Bilinç ne denli önemli. Gece!

GEMİ





Techne sözcüğü, teknoloji sözcüğünün kökeni olduğu gibi, gemi/tekne sözcüğününde kökeni. Bir şeyin Varoluşu için uygulayım (teknoloji), şüphesiz, en gerekli şey.

Uygulayım’ın yetersizliği, ister istemez kişiyi, zor, hiç istemediği bir alana iter. Maddi yetersizlikler bu istenmeyen alanların en başında gelir.

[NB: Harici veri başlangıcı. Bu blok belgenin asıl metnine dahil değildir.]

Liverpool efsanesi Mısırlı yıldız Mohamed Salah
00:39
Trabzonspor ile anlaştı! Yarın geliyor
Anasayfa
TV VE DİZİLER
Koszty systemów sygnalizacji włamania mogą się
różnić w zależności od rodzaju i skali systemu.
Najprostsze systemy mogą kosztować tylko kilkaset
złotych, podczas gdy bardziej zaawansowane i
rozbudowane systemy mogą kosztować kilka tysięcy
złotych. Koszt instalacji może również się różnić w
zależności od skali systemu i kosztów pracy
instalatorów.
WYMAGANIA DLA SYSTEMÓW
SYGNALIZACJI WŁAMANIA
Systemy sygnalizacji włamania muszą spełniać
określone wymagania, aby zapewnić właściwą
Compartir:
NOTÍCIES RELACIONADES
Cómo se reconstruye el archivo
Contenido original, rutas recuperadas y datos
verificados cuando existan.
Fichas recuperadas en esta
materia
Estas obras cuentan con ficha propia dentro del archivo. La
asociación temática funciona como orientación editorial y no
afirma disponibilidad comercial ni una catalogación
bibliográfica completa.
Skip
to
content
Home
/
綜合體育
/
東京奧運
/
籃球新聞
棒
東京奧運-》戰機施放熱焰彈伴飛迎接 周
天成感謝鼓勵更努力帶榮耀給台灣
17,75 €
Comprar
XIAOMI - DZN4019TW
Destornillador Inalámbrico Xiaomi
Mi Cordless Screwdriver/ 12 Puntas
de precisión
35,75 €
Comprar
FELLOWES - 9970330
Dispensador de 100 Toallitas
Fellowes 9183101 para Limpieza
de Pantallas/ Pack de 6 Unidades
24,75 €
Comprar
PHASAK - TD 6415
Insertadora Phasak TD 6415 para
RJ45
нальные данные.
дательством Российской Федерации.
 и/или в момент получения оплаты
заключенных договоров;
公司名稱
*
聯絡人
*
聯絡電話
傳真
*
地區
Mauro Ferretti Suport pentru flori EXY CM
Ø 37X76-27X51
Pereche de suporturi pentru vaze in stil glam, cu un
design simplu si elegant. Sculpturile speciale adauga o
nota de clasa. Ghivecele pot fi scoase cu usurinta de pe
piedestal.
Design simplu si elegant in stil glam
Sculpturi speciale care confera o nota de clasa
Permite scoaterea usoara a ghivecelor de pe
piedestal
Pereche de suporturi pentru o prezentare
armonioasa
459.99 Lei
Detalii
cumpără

Kişi isteklerinin dışında bulur kendini.

Gemi sözcüğü ile neden bağdaştırılmıştır techne kelimesi, insanlar denizin bilinmeyenlerine bulaşmak istemediklerinden mi? –kendi kendime komplo teorisi üretiyorum, bu kelime ile ilgili, ancak günümüzde de bilinmezliğini korur deniz.- Bu sözcüğü uygulayıma yakın görmüşler her halde, saçmadan kurtulmak için.

Burada benim yaptığım pek mantıklı bir yaklaşım değil. Üzerinde derinlemesine düşünmeden, araştırılmadan, techneye bağlamak en iyisi, neyime lazım.

Bu tembelliğin sonucunda, çok korkulan, Turgut Uyar’ın deyişiyle, Dünya’nın bir sanrı mı, sancı mı olduğunu anlayabilmek zor. Kaçış en geçer kavram.

Günümüzde, deneylerin azlığı, yazıya, düşünceye neredeyse nefretle yaklaşılması, hep technenin suçu. Ben çözdüm olayı, şaka, evet technenin payı fazla, Amerika’yı yeniden keşfedecek gücümüz bile yok, imkansızlıkta çok. Ağzımızı açtığımızda ise olur olmaz şeyleri, derin ilişkilere bağlarız. Ece Ayhan bile denizaltılardan nefret ettiğini söylemiştir, yazmıştır. Bu derinlikler, belki sayrı bilimin alanına giriyor, ancak technenin anlaşılmadığı yerde, Psikiyatr’dan bahsetmek, çok yersiz, saçma.

Etik daha çok bekler, Techne’de sorun var.